Taipei--Thirty-three percent of Taiwan's Ph.D graduates would consider working overseas sometime in the next five years, with the most desired destinations being the U.S. and China, a survey from the National Applied Research Laboratories (NARL) revealed on Tuesday.
The survey showed that of those interested in working overseas, 37 percent prefer the U.S. and 26 percent China, while 77 percent said they would be willing to return to Taiwan after a period abroad.
Ph.D graduates 40 years old and younger showed most interest in working overseas, the survey added.
The NARL said over half of respondents with a preference for the U.S. and China are attracted by the prospect of a higher salary and better environment.
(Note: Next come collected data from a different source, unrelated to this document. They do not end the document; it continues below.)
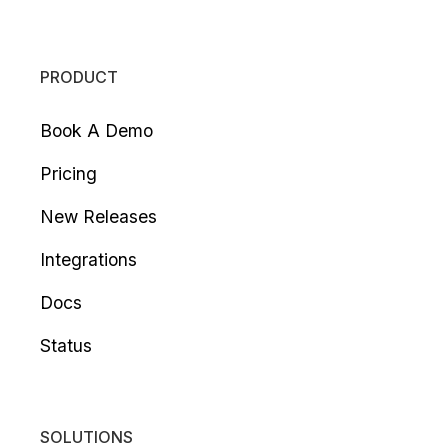
PRODUCT
Book A Demo
Pricing
New Releases
Integrations
Docs
Status
SOLUTIONS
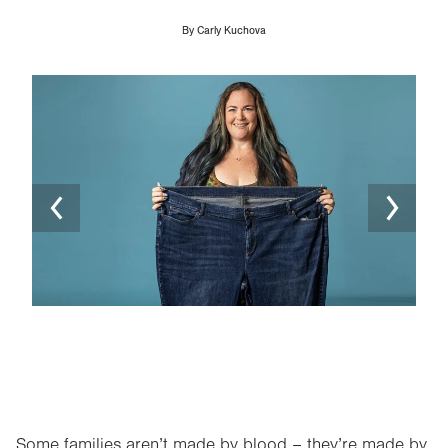
By
Carly Kuchova
Image
Ima
Some families aren’t made by blood – they’re made by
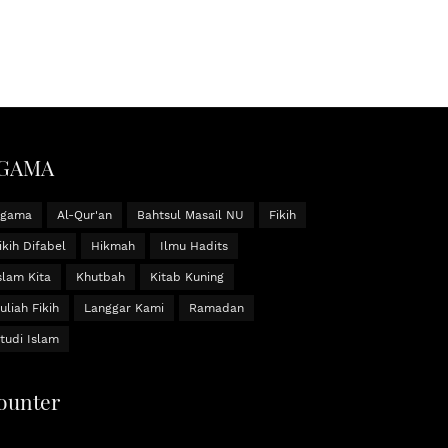
GAMA
Agama
Al-Qur'an
Bahtsul Masail NU
Fikih
ikih Difabel
Hikmah
Ilmu Hadits
slam Kita
Khutbah
Kitab Kuning
uliah Fikih
Langgar Kami
Ramadan
tudi Islam
ounter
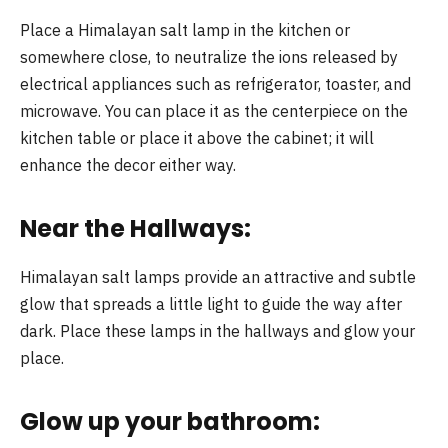
Place a Himalayan salt lamp in the kitchen or
somewhere close, to neutralize the ions released by
electrical appliances such as refrigerator, toaster, and
microwave. You can place it as the centerpiece on the
kitchen table or place it above the cabinet; it will
enhance the decor either way.
Near the Hallways:
Himalayan salt lamps provide an attractive and subtle
glow that spreads a little light to guide the way after
dark. Place these lamps in the hallways and glow your
place.
Glow up your bathroom:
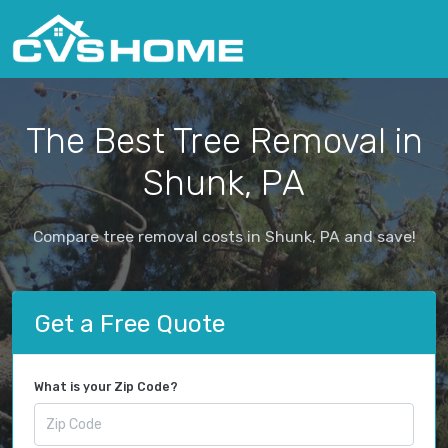
The Best Tree Removal in
Shunk, PA
Compare tree removal costs in Shunk, PA and save!
Get a Free Quote
What is your Zip Code?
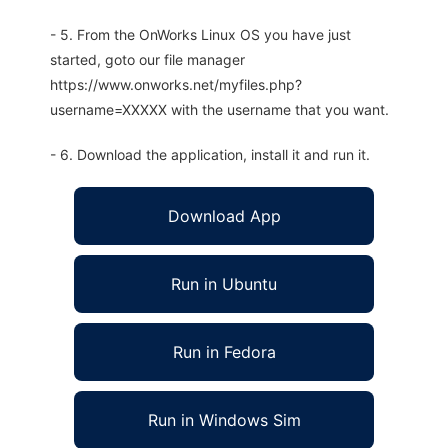
- 5. From the OnWorks Linux OS you have just
started, goto our file manager
https://www.onworks.net/myfiles.php?
username=XXXXX with the username that you want.
- 6. Download the application, install it and run it.
Download App
Run in Ubuntu
Run in Fedora
Run in Windows Sim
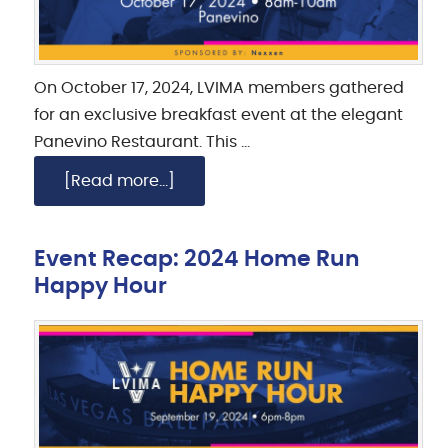
On October 17, 2024, LVIMA members gathered
for an exclusive breakfast event at the elegant
Panevino Restaurant. This …
[Read more...]
Event Recap: 2024 Home Run
Happy Hour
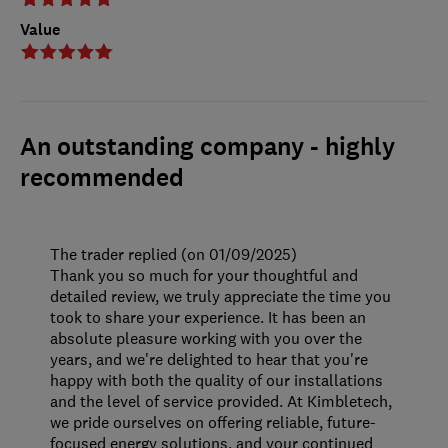
Value
An outstanding company - highly
recommended
The trader replied (on 01/09/2025)
Thank you so much for your thoughtful and
detailed review, we truly appreciate the time you
took to share your experience. It has been an
absolute pleasure working with you over the
years, and we're delighted to hear that you're
happy with both the quality of our installations
and the level of service provided. At Kimbletech,
we pride ourselves on offering reliable, future-
focused energy solutions, and your continued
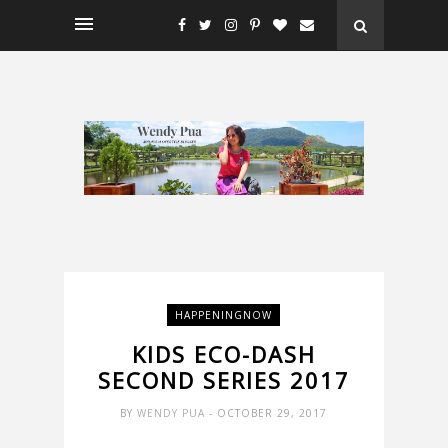
HAPPENINGNOW
KIDS ECO-DASH
SECOND SERIES 2017
BY
WENDY PUA
- OCTOBER 29, 2017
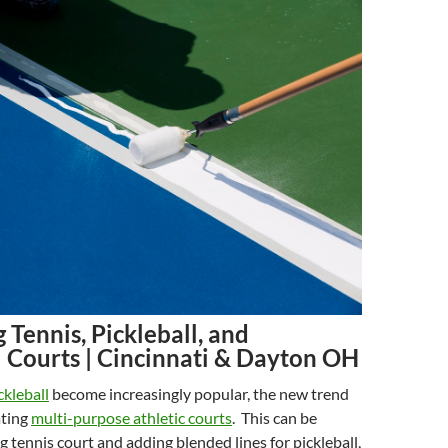
Tennis, Pickleball, and
l Courts | Cincinnati & Dayton OH
ckleball
become increasingly popular, the new trend
ating
multi-purpose athletic courts
. This can be
g tennis court and adding blended lines for pickleball,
The U.S. holds the advantage because of its world leading position in academia and research, while China has strong market potential and opportunities for industrial development, according to the NARL's analysis.
The NARL also suggested companies should invest more in R&D to raise competitiveness.
NARL Science and Technology Policy Research and Information Center director-general Joung Yuh-jzer (???) explained that although such an outflow of talent would lead to a drop in GDP of 0.2-0.5 percent, in the long run these individuals would boost GDP growth by up to 4 percent when they returned.
The survey reflects the answers of 5,196 Ph.D graduates, representing a 12.5 percent response rate to the questionnaires handed out.
Among respondents, 5 percent worked in the private sector, 73 percent in universities and 12 percent at research institutes.